However, the solution can be rapidly cooled to lower temperature,
for example 0.degree. C.-5.degree. C. at a cooling rate of about
1-2.degree. C./mini. The crystals are then isolated by any
conventional method known in the art, for example by filtration,
centrifugation, etc.
[0057] The imidacloprid starting material used for preparing Form
II can be any form of imidacloprid including imidacloprid prepared
in accordance with U.S. Pat. No. 6,307,053, amorphous imidacloprid,
imidacloprid Form II, a mixture of imidacloprid Form I and Form II,
or any other form of imidacloprid known in the art.
[0058] The invention will now be described further by reference to
the following examples, which are intended to illustrate, but not
limit, the scope of the appended claims.
Example 1
Synthesis of Imidacloprid
[0059] 7.8 g (60 mmol) of 2-nitroiminoimidazolidine and 12.1 g
(87.5 mmol) of potassium carbonate were dissolved in 60 ml of
acetonitrile in a reflux flask. The mixture is heated to a
temperature sufficient for achieving reflux operating condition.
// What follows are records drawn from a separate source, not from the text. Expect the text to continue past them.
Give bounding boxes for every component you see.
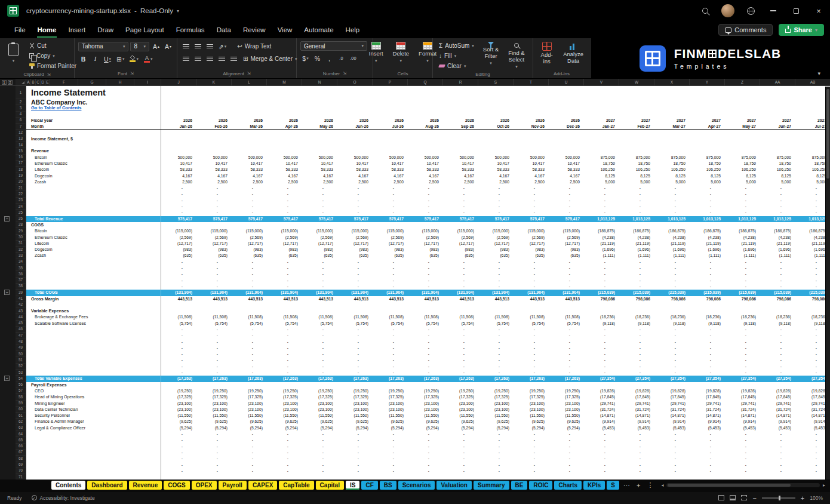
cell[interactable]: 2,500 bbox=[302, 179, 337, 185]
cell[interactable]: (635) bbox=[514, 253, 549, 259]
cell[interactable]: Dec-26 bbox=[549, 124, 584, 129]
cell[interactable]: - bbox=[619, 265, 654, 271]
cell[interactable] bbox=[514, 302, 549, 308]
font-name-select[interactable]: Tahoma▾ bbox=[78, 42, 128, 51]
cell[interactable]: (9,625) bbox=[514, 419, 549, 425]
cell[interactable] bbox=[478, 99, 514, 105]
cell[interactable]: (12,717) bbox=[232, 241, 267, 247]
row-number-22[interactable]: 22 bbox=[16, 191, 26, 197]
search-button[interactable] bbox=[694, 0, 717, 21]
row-number-59[interactable]: 59 bbox=[16, 401, 26, 407]
cell[interactable]: - bbox=[725, 327, 760, 333]
cell[interactable]: - bbox=[337, 345, 373, 351]
cell[interactable] bbox=[161, 382, 196, 388]
cell[interactable]: (9,625) bbox=[549, 419, 584, 425]
cell[interactable]: - bbox=[760, 456, 795, 462]
cell[interactable]: - bbox=[337, 271, 373, 277]
cell[interactable]: (31,724) bbox=[584, 407, 619, 413]
cell[interactable]: 10,417 bbox=[408, 161, 443, 167]
menu-home[interactable]: Home bbox=[32, 23, 63, 36]
cell[interactable]: - bbox=[760, 468, 795, 474]
cell[interactable]: - bbox=[232, 204, 267, 210]
cell[interactable]: - bbox=[514, 333, 549, 339]
cell[interactable] bbox=[267, 99, 302, 105]
cell[interactable]: - bbox=[161, 462, 196, 468]
cell[interactable]: (12,717) bbox=[478, 241, 514, 247]
cell[interactable]: - bbox=[725, 345, 760, 351]
cell[interactable]: 2026 bbox=[549, 118, 584, 124]
cell[interactable]: - bbox=[373, 271, 408, 277]
cell[interactable]: (4,238) bbox=[584, 235, 619, 241]
cell[interactable]: - bbox=[373, 327, 408, 333]
cell[interactable]: - bbox=[619, 370, 654, 376]
cell[interactable]: (635) bbox=[267, 253, 302, 259]
cell[interactable]: (23,100) bbox=[302, 407, 337, 413]
row-number-71[interactable]: 71 bbox=[16, 474, 26, 480]
cell[interactable]: - bbox=[161, 345, 196, 351]
cell[interactable]: - bbox=[337, 437, 373, 443]
cell[interactable]: Nov-26 bbox=[514, 124, 549, 129]
cell[interactable]: - bbox=[443, 339, 478, 345]
cell[interactable]: - bbox=[337, 357, 373, 363]
currency-format-button[interactable]: $▾ bbox=[300, 53, 311, 63]
cell[interactable]: (115,000) bbox=[514, 228, 549, 234]
cell[interactable]: - bbox=[478, 204, 514, 210]
cell[interactable]: - bbox=[337, 284, 373, 290]
cell[interactable]: 1,013,125 bbox=[654, 216, 690, 222]
cell[interactable]: 443,513 bbox=[337, 296, 373, 302]
cell[interactable]: (11,508) bbox=[267, 314, 302, 320]
cell[interactable] bbox=[514, 142, 549, 148]
row-number-13[interactable]: 13 bbox=[16, 136, 26, 142]
cell[interactable]: (11,550) bbox=[373, 413, 408, 419]
cell[interactable]: - bbox=[654, 431, 690, 437]
cell[interactable]: (11,550) bbox=[443, 413, 478, 419]
cell[interactable] bbox=[619, 142, 654, 148]
column-header-G[interactable]: G bbox=[78, 79, 106, 85]
cell[interactable]: (29,741) bbox=[654, 401, 690, 407]
cell[interactable]: - bbox=[302, 456, 337, 462]
row-number-47[interactable]: 47 bbox=[16, 333, 26, 339]
menu-review[interactable]: Review bbox=[237, 23, 272, 36]
cell[interactable]: - bbox=[267, 284, 302, 290]
cell[interactable]: - bbox=[690, 462, 725, 468]
cell[interactable]: - bbox=[654, 468, 690, 474]
cell[interactable]: - bbox=[302, 271, 337, 277]
cell[interactable]: 2,500 bbox=[232, 179, 267, 185]
cell[interactable] bbox=[443, 136, 478, 142]
cell[interactable] bbox=[408, 86, 443, 99]
cell[interactable]: - bbox=[232, 370, 267, 376]
cell[interactable]: 2026 bbox=[161, 118, 196, 124]
fill-color-button[interactable]: ▾ bbox=[128, 54, 140, 64]
cell[interactable]: 10,417 bbox=[549, 161, 584, 167]
cell[interactable]: (4,238) bbox=[619, 235, 654, 241]
cell[interactable]: - bbox=[584, 198, 619, 204]
cell[interactable]: - bbox=[725, 265, 760, 271]
ribbon-collapse-button[interactable]: ▾ bbox=[817, 70, 820, 76]
cell[interactable] bbox=[549, 130, 584, 136]
cell[interactable] bbox=[267, 382, 302, 388]
cell[interactable] bbox=[725, 112, 760, 118]
cell[interactable]: (18,236) bbox=[690, 314, 725, 320]
align-middle-button[interactable] bbox=[193, 41, 203, 51]
cell[interactable]: 8,125 bbox=[584, 173, 619, 179]
sheet-tab-kpis[interactable]: KPIs bbox=[583, 481, 605, 490]
cell[interactable]: (186,875) bbox=[690, 228, 725, 234]
sheet-tab-is[interactable]: IS bbox=[346, 481, 359, 490]
cell[interactable]: 875,000 bbox=[584, 155, 619, 161]
cell[interactable]: 798,086 bbox=[690, 296, 725, 302]
row-number-6[interactable]: 6 bbox=[16, 118, 26, 124]
cell[interactable]: - bbox=[654, 370, 690, 376]
cell[interactable]: 10,417 bbox=[232, 161, 267, 167]
column-header-Y[interactable]: Y bbox=[690, 79, 725, 85]
cell[interactable]: (17,845) bbox=[619, 394, 654, 400]
cell[interactable]: - bbox=[549, 191, 584, 197]
cell[interactable]: - bbox=[408, 462, 443, 468]
cell[interactable]: - bbox=[619, 364, 654, 370]
cell[interactable]: - bbox=[302, 259, 337, 265]
cell[interactable]: - bbox=[690, 364, 725, 370]
column-header-W[interactable]: W bbox=[619, 79, 654, 85]
cell[interactable] bbox=[584, 148, 619, 154]
cell[interactable]: - bbox=[232, 431, 267, 437]
cell[interactable] bbox=[619, 99, 654, 105]
cell[interactable]: - bbox=[161, 333, 196, 339]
8.1 g (50.0 mole) of 2-chloro-5-chloromethyl pyridine is dissolved
in 40 ml of acetonitrile, and is dropwisely and continuously added
into the flask under the reflux condition for a period of 0.5 hr,
i.e. the addition rate is about 1.5 ml/minute (the addition rate at
the onset of the reaction corresponds to 0.0278 equivalent of
2-chloro-5-chloromethyl pyridine per equivalent of
2-nitroiminoimidazolidine per minute) After completion of the
reaction, the mixture is subjected to filtration. The filtrate is
concentrated, and is further purified.
Example 2
Preparation of Imidacloprid Form I
[0060] 2 g of imidacloprid prepared according to Example 1 were
heated in 10 ml of a mixture of methanol and water to reflux
temperature (ratio of methanol:water=1:1) until complete
dissolution of the imidacloprid was observed. The solution was then
slowly cooled to 0-5.degree. C. at a cooling rate of about
1.degree. C./15-30 min and crystals were formed from the solution.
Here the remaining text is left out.